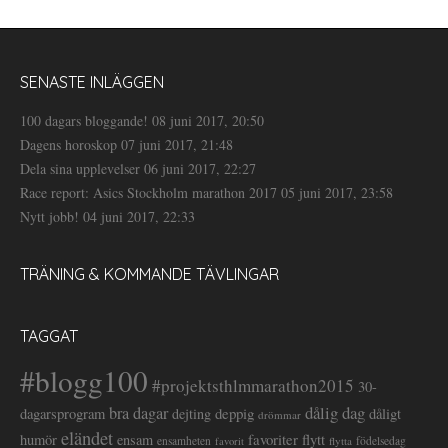
SENASTE INLÄGGEN
100 dagars bloggande!
08 juni 2017, 20:50
Dagens horoskop
07 juni 2017, 21:48
Dela sina upplevelser
06 juni 2017, 22:27
Race report: Asics Stockholm marathon 2017
05 juni 2017, 23:58
Nytt jobb!
04 juni 2017, 22:33
TRÄNING & KOMMANDE TÄVLINGAR
TAGGAT
#blogg100
#projektsthlmmarathon2015
30-
dålig dag
bra dagar
deppig
dagarsprogram
dejting
dåligt
drömmar
eländet
favoriter
flytt
humör
ensam
ensamheten
flytta
födelsedag
favorit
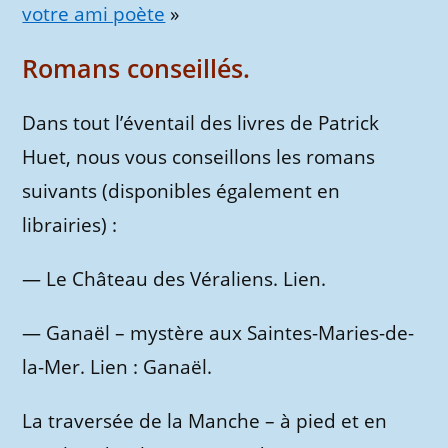
votre ami poète
»
Romans conseillés.
Dans tout l’éventail des livres de Patrick
Huet, nous vous conseillons les romans
suivants (disponibles également en
librairies) :
— Le Château des Véraliens. Lien.
— Ganaël – mystère aux Saintes-Maries-de-
la-Mer. Lien : Ganaël.
La traversée de la Manche – à pied et en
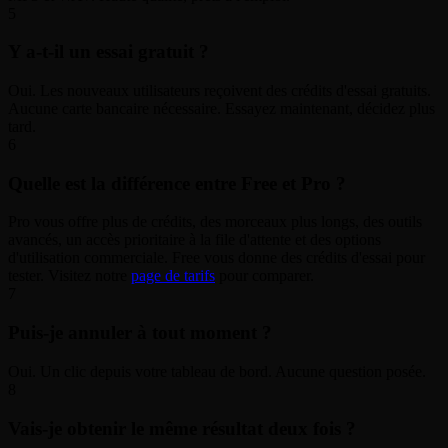
5
Y a-t-il un essai gratuit ?
Oui. Les nouveaux utilisateurs reçoivent des crédits d'essai gratuits.
Aucune carte bancaire nécessaire. Essayez maintenant, décidez plus
tard.
6
Quelle est la différence entre Free et Pro ?
Pro vous offre plus de crédits, des morceaux plus longs, des outils
avancés, un accès prioritaire à la file d'attente et des options
d'utilisation commerciale. Free vous donne des crédits d'essai pour
tester. Visitez notre
page de tarifs
pour comparer.
7
Puis-je annuler à tout moment ?
Oui. Un clic depuis votre tableau de bord. Aucune question posée.
8
Vais-je obtenir le même résultat deux fois ?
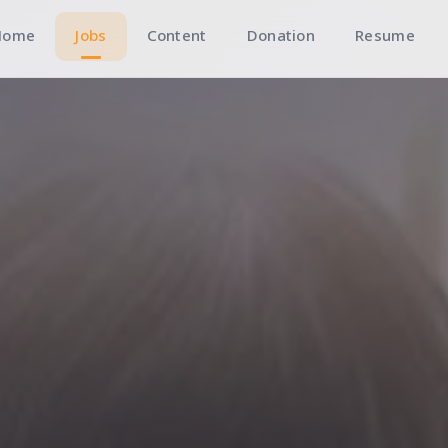
Home
Jobs
Content
Donation
Resume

______________________________

With every picture omitted, write out the material exactly from its first line through the line containing "Y a-t-il un essai gratuit ?".

§ Result for this task
SENASTE INLÄGGEN
100 dagars bloggande!
08 juni 2017, 20:50
Dagens horoskop
07 juni 2017, 21:48
Dela sina upplevelser
06 juni 2017, 22:27
Race report: Asics Stockholm marathon 2017
05 juni 2017, 23:58
Nytt jobb!
04 juni 2017, 22:33
TRÄNING & KOMMANDE TÄVLINGAR
TAGGAT
#blogg100
#projektsthlmmarathon2015
30-
dålig dag
bra dagar
deppig
dagarsprogram
dejting
dåligt
drömmar
eländet
favoriter
flytt
humör
ensam
ensamheten
flytta
födelsedag
favorit
votre ami poète
»
Romans conseillés.
Dans tout l’éventail des livres de Patrick
Huet, nous vous conseillons les romans
suivants (disponibles également en
librairies) :
— Le Château des Véraliens. Lien.
— Ganaël – mystère aux Saintes-Maries-de-
la-Mer. Lien : Ganaël.
La traversée de la Manche – à pied et en
5
Y a-t-il un essai gratuit ?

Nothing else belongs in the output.